Thursday, April 15, 2010

4.15.10 (a)

I just watched The History Boys. Brilliant. Absolutely loved it. If you like British humour (and don't mind lots of references to sex and people saying 'fuck' a lot), check it out. A few memorable quotes... (and if you know me, there are few things I love as much as quotes)

Now. How do you define history Mr. Rudge?
Can I speak freely, Miss? Without being hit?
I will protect you.
How do I define history? It's just one fuckin' thing after another.

Durham was very good for history. It's where I had my first pizza. Other things too, of course, but it's the pizza that stands out.

You've got crap handwriting, sir!
It's your eyesight that's bad, and we know what that's caused by.
Sir! Is that a coded reference to the mythical dangers of self-abuse?
Possibly. It might also be a joke.

The best moments in reading are when you come across something - a thought, a feeling, a way of looking at things - that you'd thought special, particular to you. And here it is, set down by someone else, a person you've never met, maybe even someone long dead. And it's as if a hand has come out, and taken yours.
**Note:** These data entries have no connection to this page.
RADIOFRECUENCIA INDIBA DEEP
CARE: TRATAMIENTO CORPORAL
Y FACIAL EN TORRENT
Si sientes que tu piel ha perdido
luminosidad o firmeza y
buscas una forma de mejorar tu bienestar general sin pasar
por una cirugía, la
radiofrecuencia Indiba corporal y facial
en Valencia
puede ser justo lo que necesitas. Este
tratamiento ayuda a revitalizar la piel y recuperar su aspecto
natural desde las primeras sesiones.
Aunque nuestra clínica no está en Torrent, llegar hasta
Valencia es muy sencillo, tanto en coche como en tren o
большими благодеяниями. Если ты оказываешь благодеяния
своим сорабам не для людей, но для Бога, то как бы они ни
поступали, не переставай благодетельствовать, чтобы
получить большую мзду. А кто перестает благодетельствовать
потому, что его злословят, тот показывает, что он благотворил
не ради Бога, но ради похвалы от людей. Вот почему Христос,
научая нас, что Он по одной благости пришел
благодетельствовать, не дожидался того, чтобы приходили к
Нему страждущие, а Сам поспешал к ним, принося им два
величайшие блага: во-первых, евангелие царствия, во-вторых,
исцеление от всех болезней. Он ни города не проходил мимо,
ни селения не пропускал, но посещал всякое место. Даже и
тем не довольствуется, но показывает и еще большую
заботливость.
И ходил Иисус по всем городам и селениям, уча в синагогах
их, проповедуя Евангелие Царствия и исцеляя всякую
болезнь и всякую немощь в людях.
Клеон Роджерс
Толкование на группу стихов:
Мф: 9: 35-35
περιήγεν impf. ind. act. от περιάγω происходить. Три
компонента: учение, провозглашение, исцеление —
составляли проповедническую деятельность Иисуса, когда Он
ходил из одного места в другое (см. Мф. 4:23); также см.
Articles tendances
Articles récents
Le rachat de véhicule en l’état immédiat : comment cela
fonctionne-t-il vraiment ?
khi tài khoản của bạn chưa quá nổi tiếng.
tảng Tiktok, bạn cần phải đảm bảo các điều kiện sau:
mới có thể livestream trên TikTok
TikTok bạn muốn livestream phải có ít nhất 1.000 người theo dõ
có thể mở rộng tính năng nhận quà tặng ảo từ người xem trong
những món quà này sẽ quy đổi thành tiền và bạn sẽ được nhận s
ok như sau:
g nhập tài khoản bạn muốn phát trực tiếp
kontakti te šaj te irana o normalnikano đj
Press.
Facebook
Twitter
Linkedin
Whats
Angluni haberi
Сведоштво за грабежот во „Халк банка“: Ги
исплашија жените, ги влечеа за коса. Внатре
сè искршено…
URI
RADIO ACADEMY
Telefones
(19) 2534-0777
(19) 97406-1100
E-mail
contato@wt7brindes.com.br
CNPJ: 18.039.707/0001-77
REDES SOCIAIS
Lecher though one is - or aspires to be - it occurs to me that the lot of woman cannot be easy, who must suffer such inexpert male fumblings, virtually on a daily basis.

Can you, for a moment, imagine how depressing it is to teach five centuries of masculine ineptitude?

History is a commentary on the various and continuing incapabilities of men. What is history? History is women following behind with the bucket.

God doesn't do notes, either. Did Jesus Christ say, "Can I be excused the Crucifixion?" No! Actually, sir, I think he *did*...

I'm not happy but I'm not unhappy about it.

He comes highly-recommended.
So did Anne of Cleves.

And I'm done. Any elicitations of giggles?